Once adopted, the proposed remedies would be valid for five years and cover all of Amazon’s “current and future marketplaces” in Europe. They would exclude Italy for remedies concerning Buy Box and Prime following a decision by the competition authority there in November. Rivals can comment until Sept. 9 the EU said.

Read more: Amazon Europe Unit Paid No Taxes on $55 Billion Sales in 2021

The Brussels-based commission started probing Amazon in 2019 over concerns the firm’s position allowed it to spot best-selling products and start stocking the same thing itself. It laid out these concerns in more detail in a so-called statement of objections a year later. On the same day, the EU announced a second probe into how Amazon picks products for a prominent “buy box” that drives sales and may push retailers to use its own logistics and delivery services. 
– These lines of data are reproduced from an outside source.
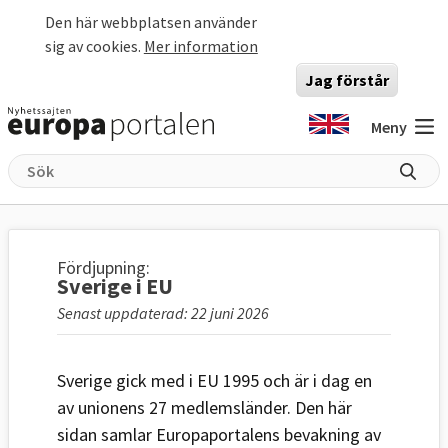
Hoppa till huvudinnehåll
Den här webbplatsen använder
sig av cookies.
Mer information
Jag förstår
Meny
Fördjupning:
Sverige i EU
Senast uppdaterad: 22 juni 2026
Sverige gick med i EU 1995 och är i dag en
av unionens 27 medlemsländer. Den här
sidan samlar Europaportalens bevakning av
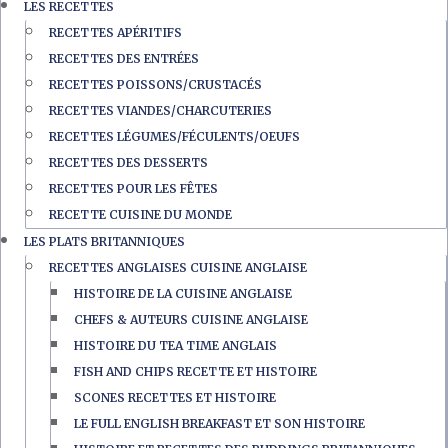
LES RECETTES
RECETTES APÉRITIFS
RECETTES DES ENTRÉES
RECETTES POISSONS/CRUSTACÉS
RECETTES VIANDES/CHARCUTERIES
RECETTES LÉGUMES/FÉCULENTS/OEUFS
RECETTES DES DESSERTS
RECETTES POUR LES FÊTES
RECETTE CUISINE DU MONDE
LES PLATS BRITANNIQUES
RECETTES ANGLAISES CUISINE ANGLAISE
HISTOIRE DE LA CUISINE ANGLAISE
CHEFS & AUTEURS CUISINE ANGLAISE
HISTOIRE DU TEA TIME ANGLAIS
FISH AND CHIPS RECETTE ET HISTOIRE
SCONES RECETTES ET HISTOIRE
LE FULL ENGLISH BREAKFAST ET SON HISTOIRE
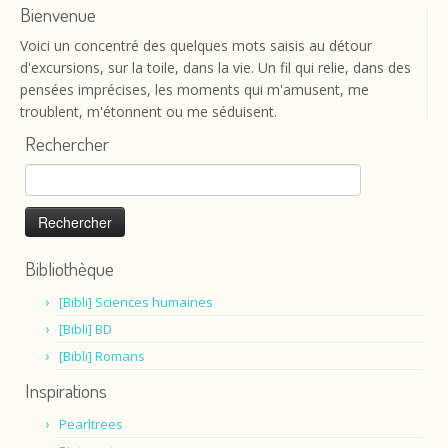
Bienvenue
Voici un concentré des quelques mots saisis au détour
d'excursions, sur la toile, dans la vie. Un fil qui relie, dans des
pensées imprécises, les moments qui m'amusent, me
troublent, m'étonnent ou me séduisent.
Rechercher
Rechercher :
Bibliothèque
[Bibli] Sciences humaines
[Bibli] BD
[Bibli] Romans
Inspirations
Pearltrees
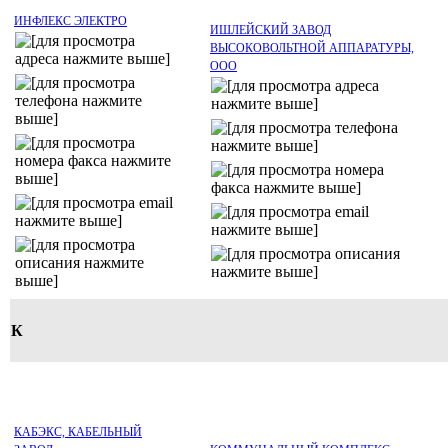
ИНФЛЕКС ЭЛЕКТРО
ИШЛЕЙСКИЙ ЗАВОД
ВЫСОКОВОЛЬТНОЙ АППАРАТУРЫ,
ООО
К
КАБЭКС, КАБЕЛЬНЫЙ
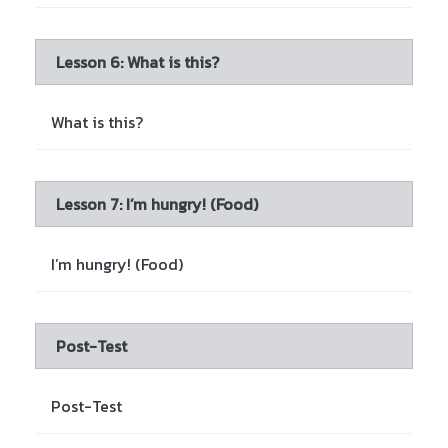
Lesson 6: What is this?
What is this?
Lesson 7: I’m hungry! (Food)
I’m hungry! (Food)
Post-Test
Post-Test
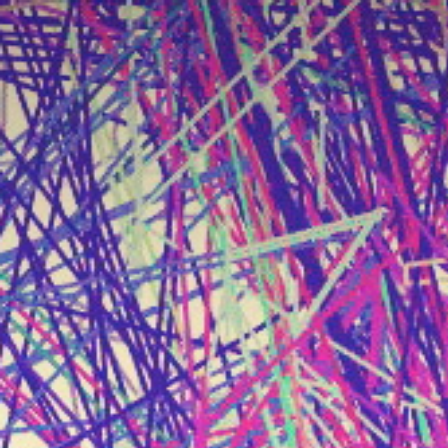
跳
至
内
容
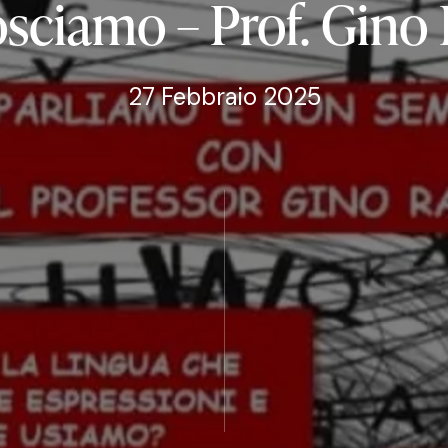
osciamo
–
Prof.
Gino
27 Febbraio 2025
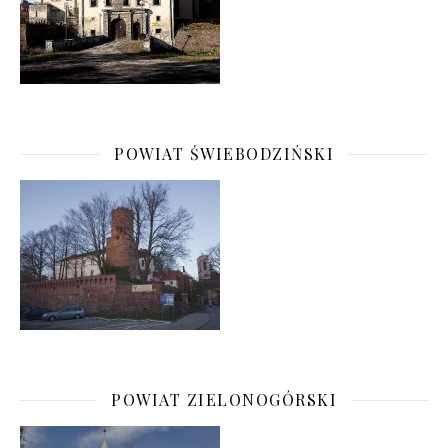
POWIAT ŚWIEBODZIŃSKI
POWIAT ZIELONOGÓRSKI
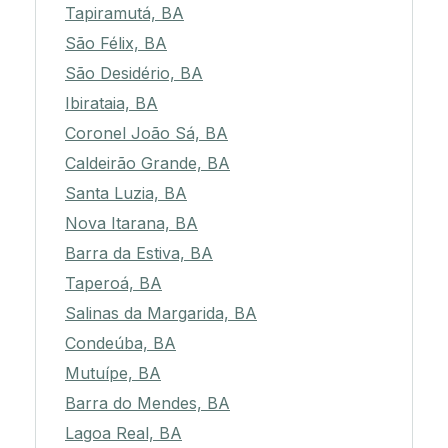
Tapiramutá, BA
São Félix, BA
São Desidério, BA
Ibirataia, BA
Coronel João Sá, BA
Caldeirão Grande, BA
Santa Luzia, BA
Nova Itarana, BA
Barra da Estiva, BA
Taperoá, BA
Salinas da Margarida, BA
Condeúba, BA
Mutuípe, BA
Barra do Mendes, BA
Lagoa Real, BA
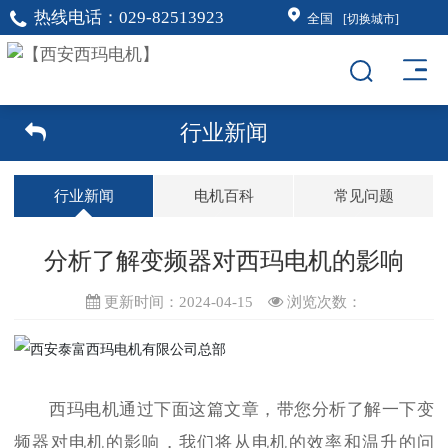
热线电话：
029-82513923
全国
[切换城市]
行业新闻
行业新闻
电机百科
常见问题
分析了解变频器对西玛电机的影响
更新时间：2024-04-15
浏览次数：
西玛电机
通过下面这篇文章，带您分析了解一下变
频器对电机的影响，我们将从电机的效率和温升的问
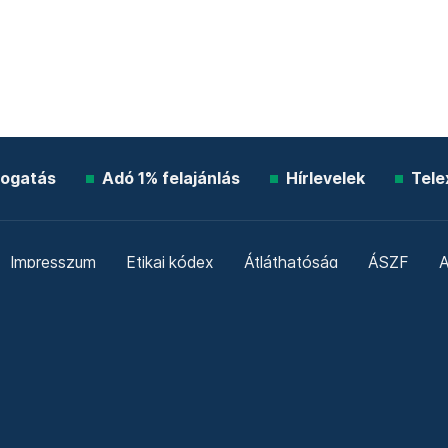
ogatás
Adó 1% felajánlás
Hírlevelek
Tele
Impresszum
Etikai kódex
Átláthatóság
ÁSZF
A
Süti beállítások
Szabályzatok
Kommentelési szabály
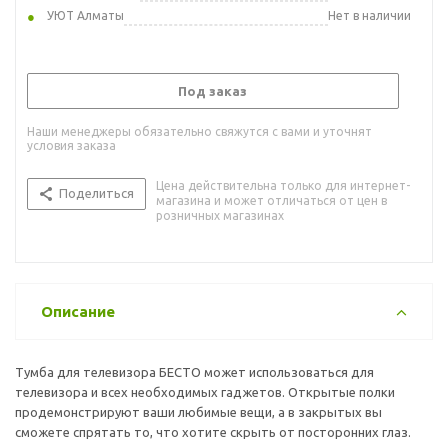
УЮТ Алматы
Нет в наличии
Под заказ
Наши менеджеры обязательно свяжутся с вами и уточнят
условия заказа
Цена действительна только для интернет-
Поделиться
магазина и может отличаться от цен в
розничных магазинах
Описание
Тумба для телевизора БЕСТО может использоваться для
телевизора и всех необходимых гаджетов. Открытые полки
продемонстрируют ваши любимые вещи, а в закрытых вы
сможете спрятать то, что хотите скрыть от посторонних глаз.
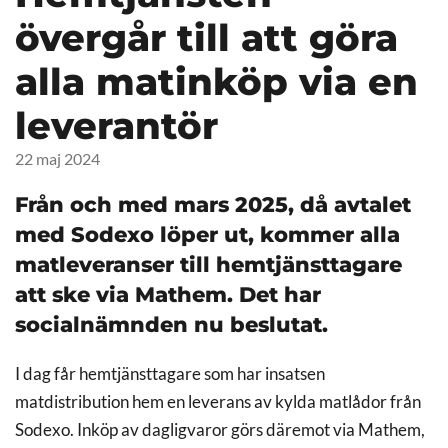
övergår till att göra
alla matinköp via en
leverantör
22 maj 2024
Från och med mars 2025, då avtalet
med Sodexo löper ut, kommer alla
matleveranser till hemtjänsttagare
att ske via Mathem. Det har
socialnämnden nu beslutat.
I dag får hemtjänsttagare som har insatsen
matdistribution hem en leverans av kylda matlådor från
Sodexo. Inköp av dagligvaror görs däremot via Mathem,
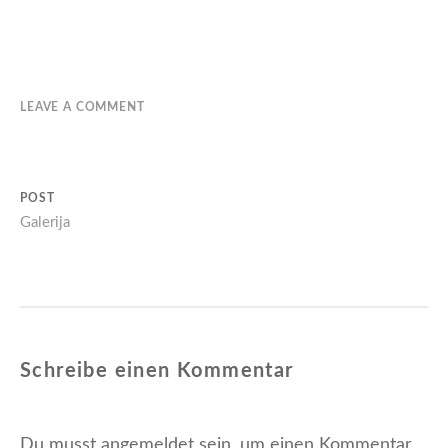
LEAVE A COMMENT
Beitragsnavigation
POST
Parent
Galerija
post:
Schreibe einen Kommentar
Du musst
angemeldet
sein, um einen Kommentar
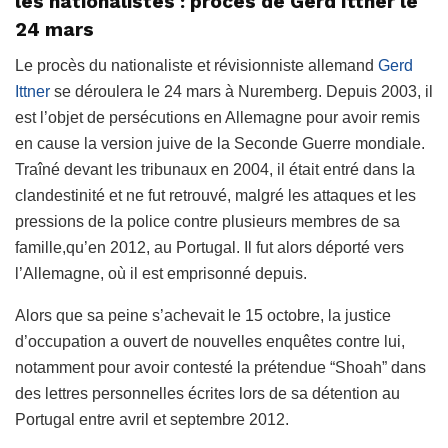
les nationalistes : procès de Gerd Ittner le
24 mars
Le procès du nationaliste et révisionniste allemand
Gerd
Ittner
se déroulera le 24 mars à Nuremberg. Depuis 2003, il
est l’objet de persécutions en Allemagne pour avoir remis
en cause la version juive de la Seconde Guerre mondiale.
Traîné devant les tribunaux en 2004, il était entré dans la
clandestinité et ne fut retrouvé, malgré les attaques et les
pressions de la police contre plusieurs membres de sa
famille,qu’en 2012, au Portugal. Il fut alors déporté vers
l’Allemagne, où il est emprisonné depuis.
Alors que sa peine s’achevait le 15 octobre, la justice
d’occupation a ouvert de nouvelles enquêtes contre lui,
notamment pour avoir contesté la prétendue “Shoah” dans
des lettres personnelles écrites lors de sa détention au
Portugal entre avril et septembre 2012.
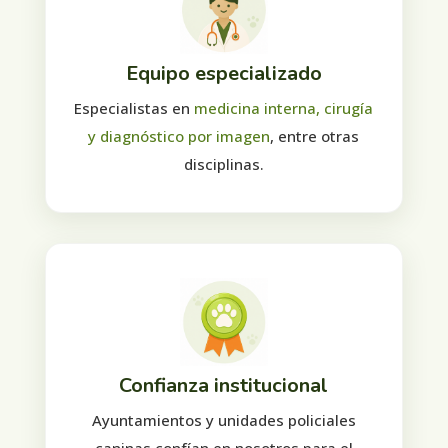
Equipo especializado
Especialistas en
medicina interna, cirugía
y diagnóstico por imagen
, entre otras
disciplinas.
Confianza institucional
Ayuntamientos y unidades policiales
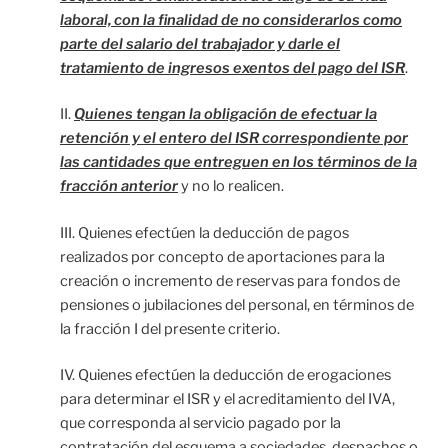
laboral, con la finalidad de no considerarlos como
parte del salario del trabajador y darle el
tratamiento de ingresos exentos del pago del ISR
.
II.
Quienes tengan la obligación de efectuar la
retención y el entero del ISR correspondiente por
las cantidades que entreguen en los términos de la
fracción anterior
y no lo realicen.
III. Quienes efectúen la deducción de pagos
realizados por concepto de aportaciones para la
creación o incremento de reservas para fondos de
pensiones o jubilaciones del personal, en términos de
la fracción I del presente criterio.
IV. Quienes efectúen la deducción de erogaciones
para determinar el ISR y el acreditamiento del IVA,
que corresponda al servicio pagado por la
contratación del esquema a sociedades, despachos o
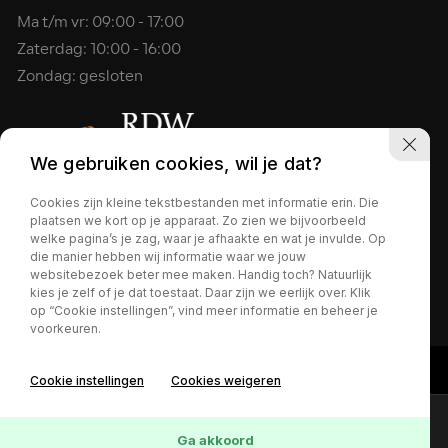
Ma t/m vr: 09:00 - 17:00
Zaterdag: 10:00 - 16:00
Zondag: gesloten
We gebruiken cookies, wil je dat?
Cookies zijn kleine tekstbestanden met informatie erin. Die
plaatsen we kort op je apparaat. Zo zien we bijvoorbeeld
2026 - Gerrits Bedrijfswagens
welke pagina’s je zag, waar je afhaakte en wat je invulde. Op
Privacy policy
die manier hebben wij informatie waar we jouw
websitebezoek beter mee maken. Handig toch? Natuurlijk
kies je zelf of je dat toestaat. Daar zijn we eerlijk over. Klik
op “Cookie instellingen”, vind meer informatie en beheer je
voorkeuren.
Cookie instellingen
Cookies weigeren
Contact
Online lease offerte?
Ga akkoord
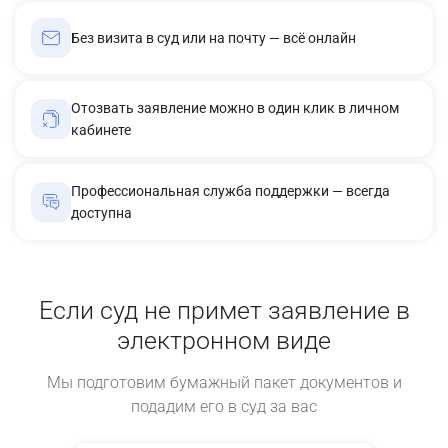
Без визита в суд или на почту — всё онлайн
Отозвать заявление можно в один клик в личном
кабинете
Профессиональная служба поддержки — всегда
доступна
Если суд не примет заявление в
электронном виде
Мы подготовим бумажный пакет документов и
подадим его в суд за вас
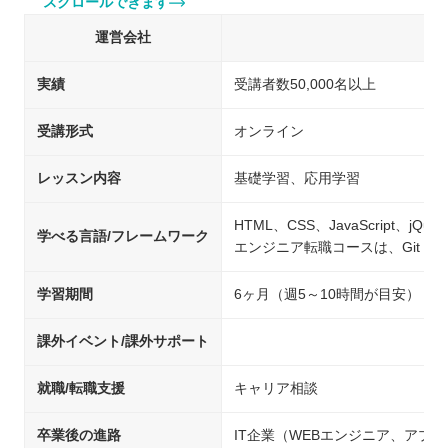
スクロールできます
運営会社
実績
受講者数50,000名以上
受講形式
オンライン
レッスン内容
基礎学習、応用学習
HTML、CSS、JavaScript、jQue
学べる言語/フレームワーク
エンジニア転職コースは、Git・Git
学習期間
6ヶ月（週5～10時間が目安）
課外イベント/課外サポート
就職/転職支援
キャリア相談
卒業後の進路
IT企業（WEBエンジニア、アプ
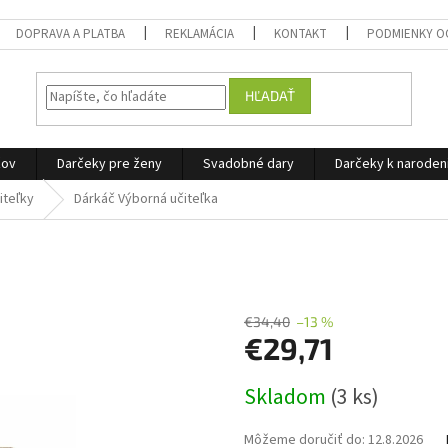
DOPRAVA A PLATBA
REKLAMÁCIA
KONTAKT
PODMIENKY O
HĽADAŤ
žov
Darčeky pre ženy
Svadobné dary
Darčeky k narode
iteľky
Dárkáč Výborná učiteľka
€34,40
–13 %
€29,71
Jednotková
Skladom
(3 ks)
cena:
Môžeme doručiť do:
12.8.2026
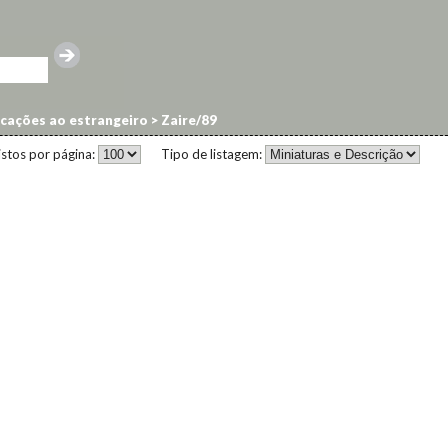
cações ao estrangeiro
>
Zaire/89
istos por página:
Tipo de listagem:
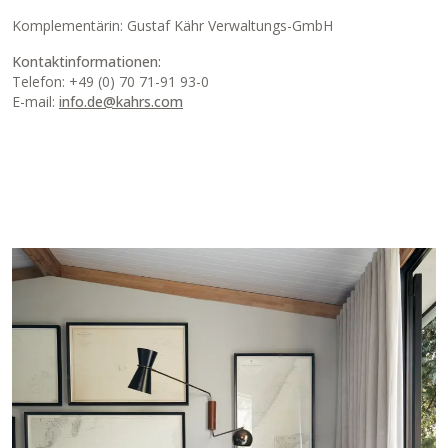
Komplementärin: Gustaf Kähr Verwaltungs-GmbH
Kontaktinformationen:
Telefon: +49 (0) 70 71-91 93-0
E-mail:
info.de@kahrs.com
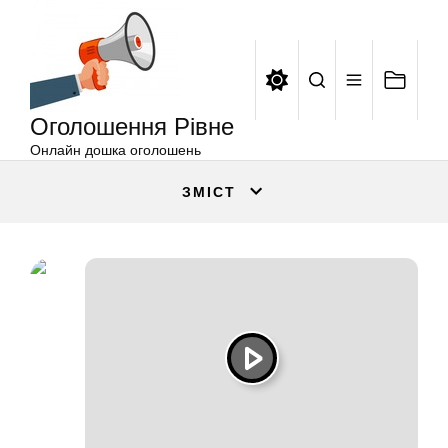
Оголошення
Перейти
Рівне
до
вмісту
Оголошення Рівне
Онлайн дошка оголошень
ЗМІСТ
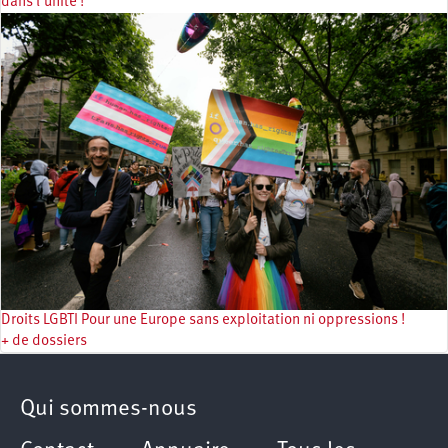
dans l’unité !
Droits LGBTI Pour une Europe sans exploitation ni oppressions !
+ de dossiers
Qui sommes-nous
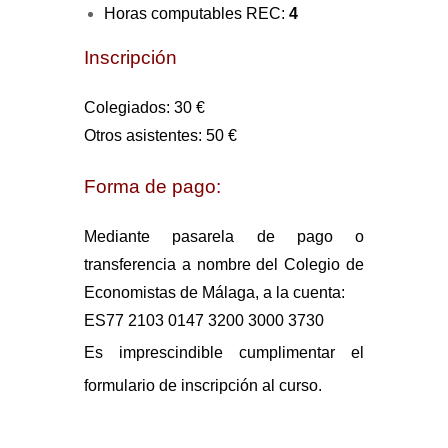
Horas computables REC:
4
Inscripción
Colegiados: 30 €
Otros asistentes: 50 €
Forma de pago:
Mediante pasarela de pago o
transferencia a nombre del Colegio de
Economistas de Málaga, a la cuenta:
ES77 2103 0147 3200 3000 3730
Es imprescindible cumplimentar el
formulario de inscripción al curso.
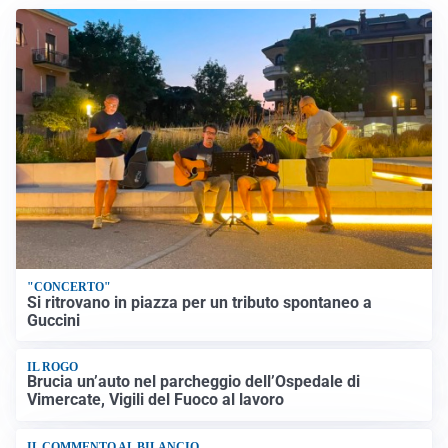
"CONCERTO"
Si ritrovano in piazza per un tributo spontaneo a
Guccini
IL ROGO
Brucia un’auto nel parcheggio dell’Ospedale di
Vimercate, Vigili del Fuoco al lavoro
IL COMMENTO AL BILANCIO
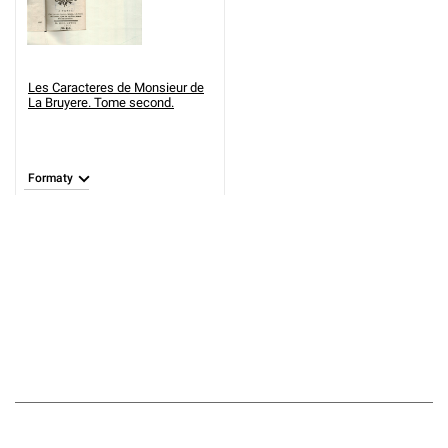
Les Caracteres de Monsieur de
La Bruyere. Tome second.
Formaty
Tech giants such as Amazon are facing sweeping changes to how they operate in the EU with a new law, the so-called Digital Markets Act, that paves the way for multibillion euro fines and acquisition bans for the worst transgressors.

“While we have serious concerns about the Digital Markets Act unfairly targeting Amazon and a few other U.S. companies, and disagree with several conclusions the European Commission made, we have engaged constructively with the Commission to address their concerns,” Amazon said in a statement.